As Knicks rookie shooting guard Damyean Dotson prepares for his first NBA training camp, the Houston native will have a lot on his mind.
Dotson, who has lived in Houston his entire life and spent the last two years of his college career at the University of Houston, arrived in New York during Labor Day Weekend. Clearly his thoughts are elsewhere.
In a blog on the team website, he asked for “acts of good will’’ as his city attempts to recover from Hurricane Harvey, which devastated the region, writing, “our hearts are torn.’’
Dotson started the blog: “It seemed like the rain would never end.”
Dotson reported he was “one of the lucky ones’’ as his house, south of downtown Houston, didn’t take on water or lose power, and his street did not flood. However, Dotson wrote he and his family were unable to leave their house for four days after the hurricane slammed into Texas.

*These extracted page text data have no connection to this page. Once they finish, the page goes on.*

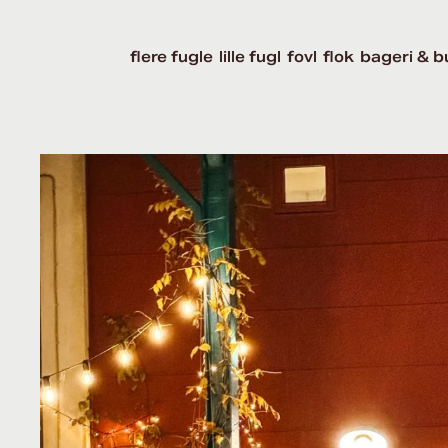
flere fugle
lille fugl
fovl
flok
bageri & b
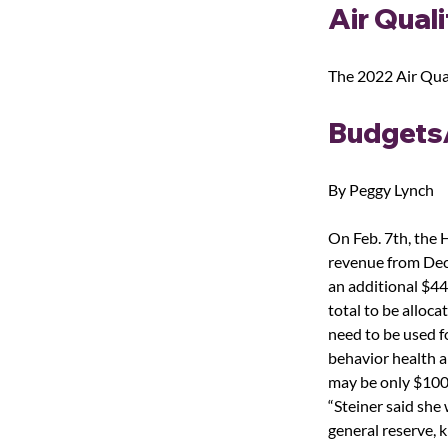
Air Quali
The 2022 Air Qual
Budgets
By Peggy Lynch
On Feb. 7
th
, the
revenue from Dece
an additional $44
total to be alloc
need to be used f
behavior health a
may be only $100 m
“Steiner said she 
general reserve, k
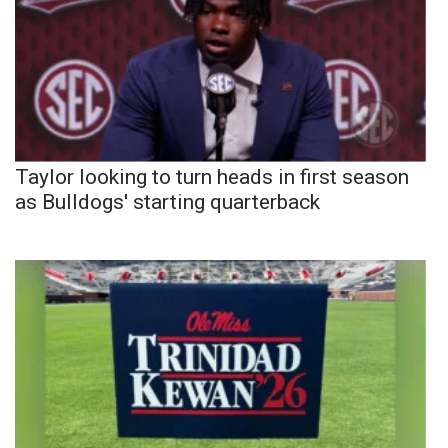
Taylor looking to turn heads in first season
as Bulldogs' starting quarterback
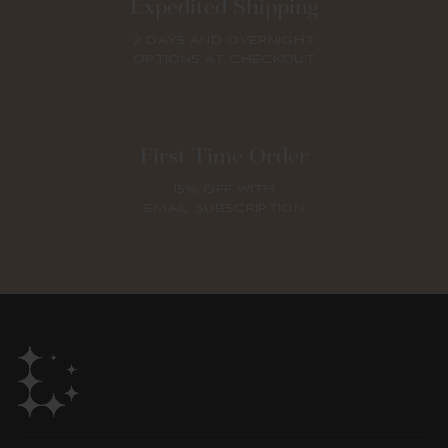
Expedited Shipping
2 DAYS AND OVERNIGHT
OPTIONS AT CHECKOUT
First Time Order
15% OFF WITH
EMAIL SUBSCRIPTION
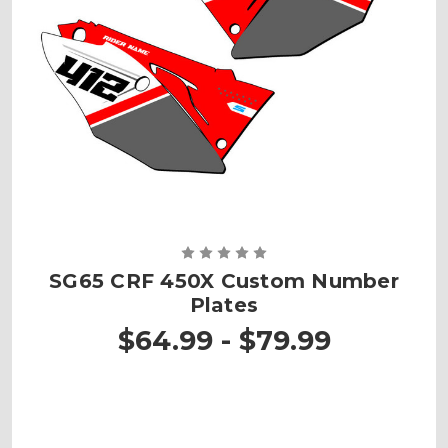
SG65 CRF 450X Custom Number
Plates
$64.99 - $79.99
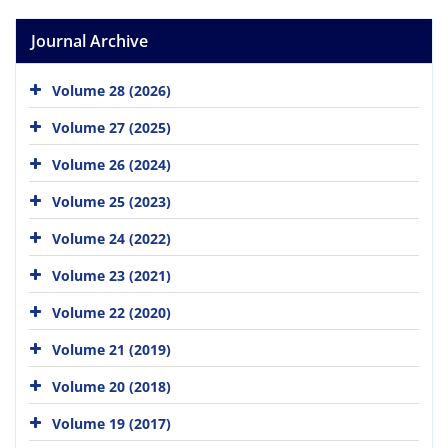
Journal Archive
Volume 28 (2026)
Volume 27 (2025)
Volume 26 (2024)
Volume 25 (2023)
Volume 24 (2022)
Volume 23 (2021)
Volume 22 (2020)
Volume 21 (2019)
Volume 20 (2018)
Volume 19 (2017)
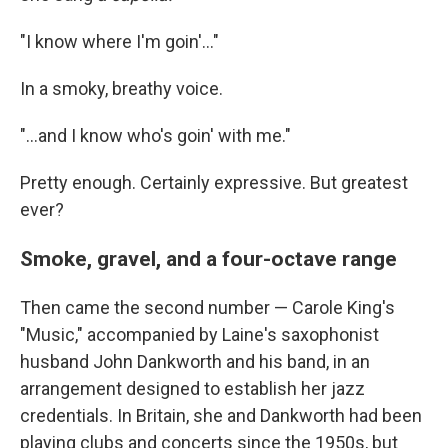
"I know where I'm goin'..."
In a smoky, breathy voice.
"...and I know who's goin' with me."
Pretty enough. Certainly expressive. But greatest
ever?
Smoke, gravel, and a four-octave range
Then came the second number — Carole King's
"Music," accompanied by Laine's saxophonist
husband John Dankworth and his band, in an
arrangement designed to establish her jazz
credentials. In Britain, she and Dankworth had been
playing clubs and concerts since the 1950s, but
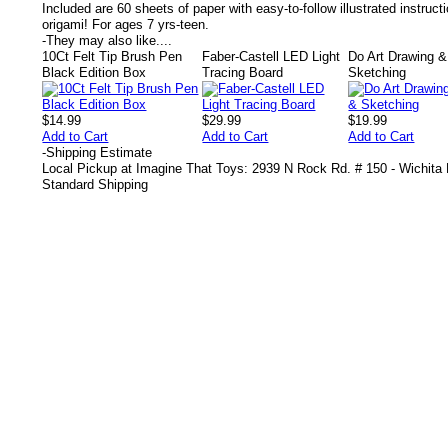
Included are 60 sheets of paper with easy-to-follow illustrated instructio
origami! For ages 7 yrs-teen.
-
They may also like....
10Ct Felt Tip Brush Pen
Faber-Castell LED Light
Do Art Drawing &
Black Edition Box
Tracing Board
Sketching
$14.99
$29.99
$19.99
Add to Cart
Add to Cart
Add to Cart
-
Shipping Estimate
Local Pickup at Imagine That Toys: 2939 N Rock Rd. # 150 - Wichita
Standard Shipping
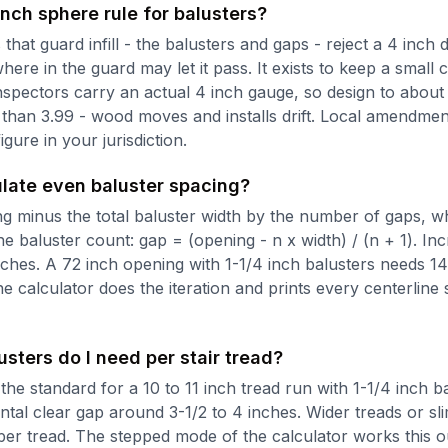
inch sphere rule for balusters?
that guard infill - the balusters and gaps - reject a 4 inch
re in the guard may let it pass. It exists to keep a small 
Inspectors carry an actual 4 inch gauge, so design to about
 than 3.99 - wood moves and installs drift. Local amendmen
igure in your jurisdiction.
ulate even baluster spacing?
ng minus the total baluster width by the number of gaps, w
 baluster count: gap = (opening - n x width) / (n + 1). Inc
nches. A 72 inch opening with 1-1/4 inch balusters needs 14
e calculator does the iteration and prints every centerline
ters do I need per stair tread?
the standard for a 10 to 11 inch tread run with 1-1/4 inch bal
ntal clear gap around 3-1/2 to 4 inches. Wider treads or sl
per tread. The stepped mode of the calculator works this o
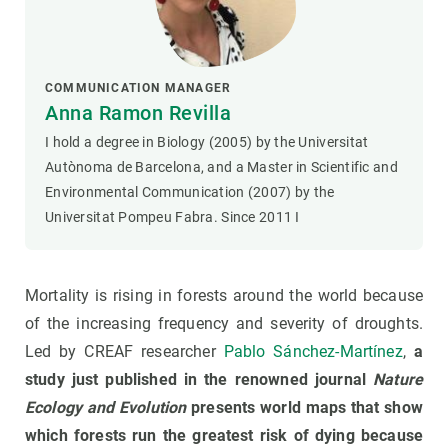
COMMUNICATION MANAGER
Anna Ramon Revilla
I hold a degree in Biology (2005) by the Universitat
Autònoma de Barcelona, and a Master in Scientific and
Environmental Communication (2007) by the
Universitat Pompeu Fabra. Since 2011 I
Mortality is rising in forests around the world because
of the increasing frequency and severity of droughts.
Led by CREAF researcher
Pablo Sánchez-Martín
ez
,
a
study just published in the renowned journal
Nature
Ecology and Evolution
presents world maps that show
which forests run the greatest risk of dying because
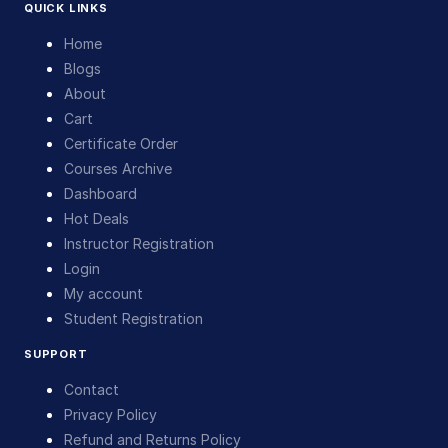
QUICK LINKS
Home
Blogs
About
Cart
Certificate Order
Courses Archive
Dashboard
Hot Deals
Instructor Registration
Login
My account
Student Registration
SUPPORT
Contact
Privacy Policy
Refund and Returns Policy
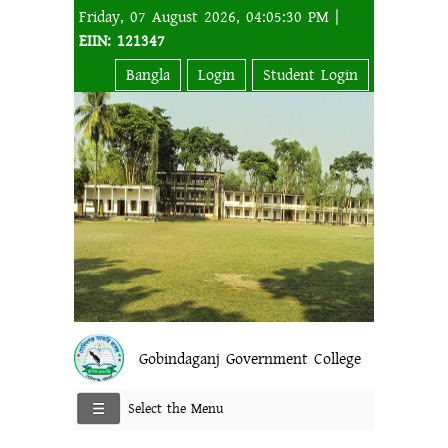
Friday, 07 August 2026, 04:05:30 PM |
EIIN: 121347
Bangla
Login
Student Login
Gobindaganj Government College
Select the Menu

“Houston, my city, my hometown, is suffering. For more than four days we went nowhere, my mother, my girlfriend and me,’’ Dotson penned before flying to New York. “We were holed up in my mother’s house, cut off from loved ones by flooded streets and impassable highways. The sun peeked out yesterday, but we’re still unable to travel far. We worry still about what the next day will bring and wonder how long the misery can go on.”

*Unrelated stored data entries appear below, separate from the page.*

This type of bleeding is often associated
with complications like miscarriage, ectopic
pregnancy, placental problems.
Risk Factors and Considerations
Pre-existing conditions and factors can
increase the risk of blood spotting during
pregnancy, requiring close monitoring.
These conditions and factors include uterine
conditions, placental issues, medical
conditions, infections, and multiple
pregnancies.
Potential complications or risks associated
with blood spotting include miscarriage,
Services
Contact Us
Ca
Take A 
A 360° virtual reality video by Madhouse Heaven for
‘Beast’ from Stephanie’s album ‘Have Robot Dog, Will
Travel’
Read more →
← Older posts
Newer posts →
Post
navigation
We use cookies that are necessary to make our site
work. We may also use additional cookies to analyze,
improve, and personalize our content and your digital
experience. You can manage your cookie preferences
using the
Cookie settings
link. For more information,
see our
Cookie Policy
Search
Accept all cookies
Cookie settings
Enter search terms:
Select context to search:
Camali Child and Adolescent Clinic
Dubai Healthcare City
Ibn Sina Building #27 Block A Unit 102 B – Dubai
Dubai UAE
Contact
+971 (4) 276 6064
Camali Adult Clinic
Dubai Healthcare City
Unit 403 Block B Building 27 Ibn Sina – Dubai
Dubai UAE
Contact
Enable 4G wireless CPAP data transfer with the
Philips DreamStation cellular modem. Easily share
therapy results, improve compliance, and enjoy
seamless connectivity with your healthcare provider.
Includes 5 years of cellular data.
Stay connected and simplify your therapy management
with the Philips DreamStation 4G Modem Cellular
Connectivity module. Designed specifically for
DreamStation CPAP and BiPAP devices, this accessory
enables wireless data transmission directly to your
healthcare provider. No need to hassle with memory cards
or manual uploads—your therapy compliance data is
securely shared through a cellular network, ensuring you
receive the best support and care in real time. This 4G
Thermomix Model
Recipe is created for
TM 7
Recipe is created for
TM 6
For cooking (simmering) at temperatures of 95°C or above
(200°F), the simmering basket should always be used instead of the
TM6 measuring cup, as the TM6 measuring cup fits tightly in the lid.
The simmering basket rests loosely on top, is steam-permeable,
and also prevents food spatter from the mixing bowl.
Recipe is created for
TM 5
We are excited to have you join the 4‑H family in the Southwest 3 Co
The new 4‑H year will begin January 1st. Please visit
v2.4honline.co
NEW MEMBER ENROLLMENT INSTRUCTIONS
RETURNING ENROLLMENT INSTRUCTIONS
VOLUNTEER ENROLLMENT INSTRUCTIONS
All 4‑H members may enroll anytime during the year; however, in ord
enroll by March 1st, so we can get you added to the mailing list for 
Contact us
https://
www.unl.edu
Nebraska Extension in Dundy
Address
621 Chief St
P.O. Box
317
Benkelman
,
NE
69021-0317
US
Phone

Dotson, a second-round pick last June who excelled at the Knicks summer league with his perimeter shooting, still hadn’t heard from some of his friends.

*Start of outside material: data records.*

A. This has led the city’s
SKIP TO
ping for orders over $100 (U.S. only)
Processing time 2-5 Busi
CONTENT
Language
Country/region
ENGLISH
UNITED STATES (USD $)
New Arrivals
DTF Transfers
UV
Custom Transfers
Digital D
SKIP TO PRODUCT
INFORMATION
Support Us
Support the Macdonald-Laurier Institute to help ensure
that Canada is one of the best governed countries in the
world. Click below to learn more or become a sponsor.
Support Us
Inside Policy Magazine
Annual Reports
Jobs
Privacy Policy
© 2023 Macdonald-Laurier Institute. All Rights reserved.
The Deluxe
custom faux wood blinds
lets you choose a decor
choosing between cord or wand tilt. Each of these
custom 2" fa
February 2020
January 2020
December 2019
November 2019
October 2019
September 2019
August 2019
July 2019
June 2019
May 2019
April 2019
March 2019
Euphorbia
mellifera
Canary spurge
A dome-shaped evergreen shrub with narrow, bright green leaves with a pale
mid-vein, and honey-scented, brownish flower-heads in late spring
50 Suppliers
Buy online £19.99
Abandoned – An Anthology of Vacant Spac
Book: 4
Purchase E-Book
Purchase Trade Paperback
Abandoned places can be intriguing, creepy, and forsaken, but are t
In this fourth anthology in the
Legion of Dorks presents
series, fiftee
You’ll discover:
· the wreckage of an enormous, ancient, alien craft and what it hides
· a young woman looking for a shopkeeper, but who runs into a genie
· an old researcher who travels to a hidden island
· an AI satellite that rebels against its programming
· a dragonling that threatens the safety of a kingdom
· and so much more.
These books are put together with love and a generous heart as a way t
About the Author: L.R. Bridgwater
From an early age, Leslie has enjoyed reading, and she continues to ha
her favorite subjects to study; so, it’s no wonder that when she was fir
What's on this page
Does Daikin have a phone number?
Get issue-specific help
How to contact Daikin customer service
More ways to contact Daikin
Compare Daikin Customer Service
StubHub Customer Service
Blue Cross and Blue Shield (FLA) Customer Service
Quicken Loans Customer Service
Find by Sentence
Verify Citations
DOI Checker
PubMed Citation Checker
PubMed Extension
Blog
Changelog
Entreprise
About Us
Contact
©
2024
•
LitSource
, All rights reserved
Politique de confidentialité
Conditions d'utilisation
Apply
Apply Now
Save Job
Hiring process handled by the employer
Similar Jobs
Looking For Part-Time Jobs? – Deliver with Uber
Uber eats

“I think my friends are safe, too, but I’m not totally sure,’’ Dotson said. “I haven’t seen a lot from them on social media, which probably means they’re having trouble with their phones. Maybe they’ve lost service. So we’re all feeling kind of isolated from one another.
“The hardest part is knowing that so many people are hurting and to see what is happening to the city. On TV we see that the freeways are overflowing with water. I was supposed to leave for New York yesterday for practice at the Knicks’ training facility, but that was the last thing on my mind.”
Dotson has been working out in Tarrytown and also with Carmelo Anthony in pickup games at his Manhattan gym.
“I’m just praying for Houston and sorry for the families who are going through this tragedy,’’ Dotson wrote. “They warned us, but they didn’t tell us it would be this bad. It hit us quick.”
“Going forward, Houston needs prayers, and acts of good will. I know that if we all lean on each other, we will make it through.”